Tag Archives: war games

April Fools is for Fools and Bennifer Fans.

April Fools Day has become a bore. All the original Star Trek actors will be starring in the next Star Wars movie (Ha! As if Shatner would ever appear in a film with Chewbacca and break his own clause that prohibits co-stars with more body hair than him). Youtube is going dark because they are sick of cashing all those enormous cat-fell-down-the-stairs-again checks. Google introduces yet another impossible technical advance that we all secretly want and are now pissed that we can’t have. It’s like an episode of Two and A Half Men–the jokes are plentiful, amateurish, and older than the cocaine scars on Charlie Sheen’s septum.
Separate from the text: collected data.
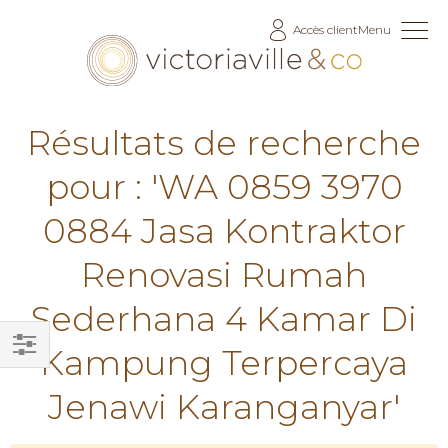
Allez
Accès client
Menu
au
contenu
Résultats de recherche
pour : 'WA 0859 3970
0884 Jasa Kontraktor
Renovasi Rumah
Sederhana 4 Kamar Di
Kampung Terpercaya
Filtrer
Jenawi Karanganyar'
par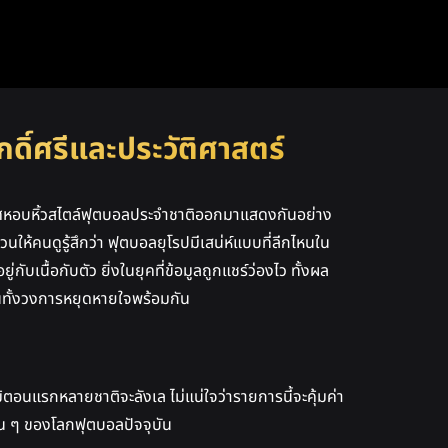
ดิ์ศรีและประวัติศาสตร์
เทศหอบหิ้วสไตล์ฟุตบอลประจำชาติออกมาแสดงกันอย่าง
นให้คนดูรู้สึกว่า ฟุตบอลยุโรปมีเสน่ห์แบบที่ลีกไหนใน
เนื้อกับตัว ยิ่งในยุคที่ข้อมูลถูกแชร์ว่องไว ทั้งผล
่คนทั้งวงการหยุดหายใจพร้อมกัน
ตอนแรกหลายชาติจะลังเล ไม่แน่ใจว่ารายการนี้จะคุ้มค่า
บต้น ๆ ของโลกฟุตบอลปัจจุบัน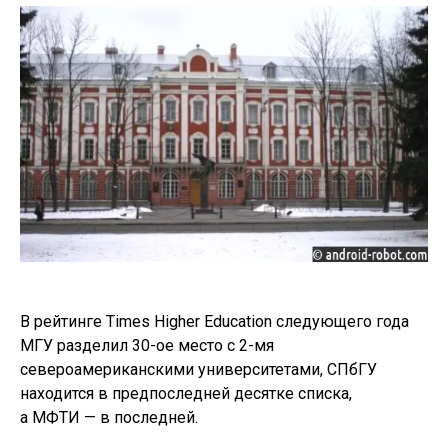
В рейтинге Times Higher Education следующего года
МГУ разделил 30-ое место с 2-мя
североамериканскими университетами, СПбГУ
находится в предпоследней десятке списка,
а МФТИ — в последней.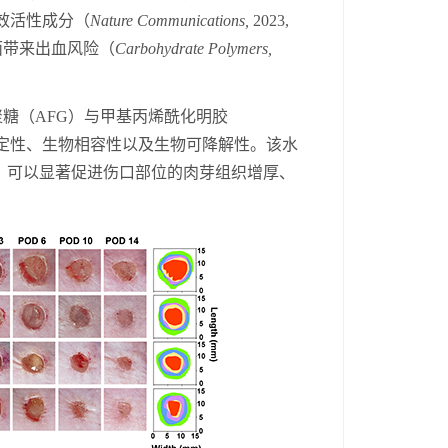
效活性成分（
Nat
ure
Commun
ications
,
2023,
面带来出血风险（
C
arbohydr
ate
Polym
ers,
聚糖（
A
FG
）与甲基丙烯酰化明胶
定性、生物相容性以及生物可降解性。该水
，可以显著促进伤口部位的肉芽组织增厚、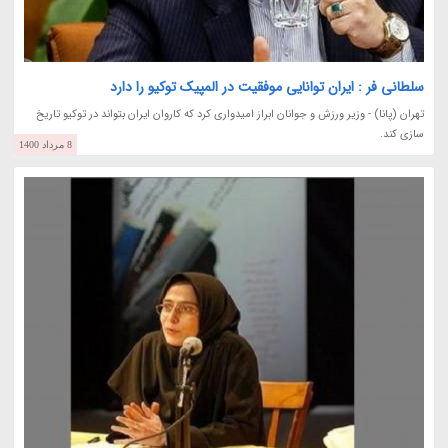
سلطانی فر : ایران توانایی موفقیت در المپیک توکیو را دارد
تهران (پانا) - وزیر ورزش و جوانان ابراز امیدواری کرد که کاروان ایران بتواند در توکیو تاریخ
سازی کند.
8 مرداد 1400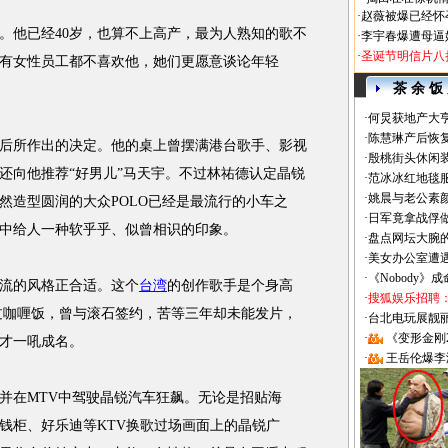
·
赵薇被爆已经怀
他已经40岁，也算不上高产，最为人熟知的歌不
·
李宇春爆遭母逼
·
圣诞节明信片八
有女性员工都不喜欢他，她们更愿意谈论年轻
茶 余 饭
·
何炅获地产大亨
·
陈慧琳产后恢复
所作出的决定。他的桌上曾摆满港台歌手、影视
·
殷桃街头休闲装
还向他推荐“好男儿”马天宇。不过林祐德认定晶锐
·
范冰冰红地毯
·
姚晨与老公素
然造型圆润的大众POLO已经是最流行的小车之
·
日军竟拿战俘
中给人一种软乎乎、似曾相识的印象。
·
盘点网坛大腕
·
美女办公室遭
·
《Nobody》
流的风格正合适。这个
台湾
的创作歌手是个身高
·
搜狐娱乐招聘
卖过咖喱饭，曾与滚石签约，苦等三年却未能发片，
·
台北电玩展靓丽Sh
·
《变形金刚
才一吼成名。
·
王岳伦爆李
在MTV中驾驶晶锐汽车狂飙。无论是招贴海
钱柜、好乐迪等KTV换歌过场画面上的晶锐广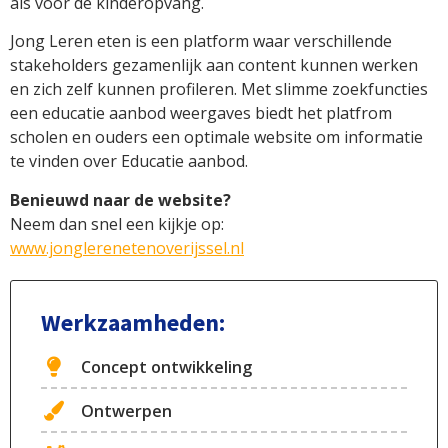
als voor de kinderopvang.
Jong Leren eten is een platform waar verschillende
stakeholders gezamenlijk aan content kunnen werken
en zich zelf kunnen profileren. Met slimme zoekfuncties
een educatie aanbod weergaves biedt het platfrom
scholen en ouders een optimale website om informatie
te vinden over Educatie aanbod.
Benieuwd naar de website?
Neem dan snel een kijkje op:
www.jonglerenetenoverijssel.nl
Werkzaamheden:
Concept ontwikkeling
Ontwerpen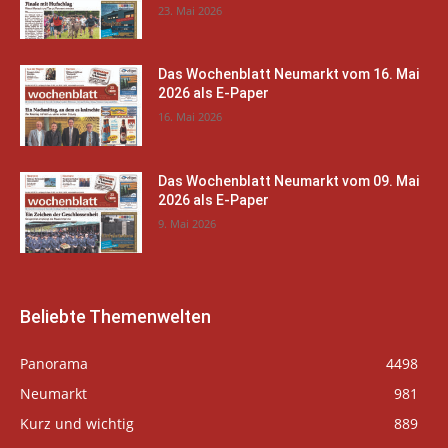
23. Mai 2026
Das Wochenblatt Neumarkt vom 16. Mai
2026 als E-Paper
16. Mai 2026
Das Wochenblatt Neumarkt vom 09. Mai
2026 als E-Paper
9. Mai 2026
Beliebte Themenwelten
Panorama
4498
Neumarkt
981
Kurz und wichtig
889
The hairiest man in the room...always.

Legally the hairiest man in the room.

The good April Fools Jokes  are the ones we don’t figure out right away–like the photoshopped Migrant Mother, The Taco Liberty Bell, and Bush’s second term. But the very best April Fools pranks are the ones we never figure out. Which ones? I can’t say, we haven’t figured it them out yet. However I’ve had my suspicions about the movie Gigli for some time. First of all, it was released on March 31st in 2003. That really should’ve set off some alarm bells. Especially when it turned out to be so hellaciously bad.

Ben and Jen taking an on-camera break to contemplate what went wrong. Trivia: this scene actually made the final cut.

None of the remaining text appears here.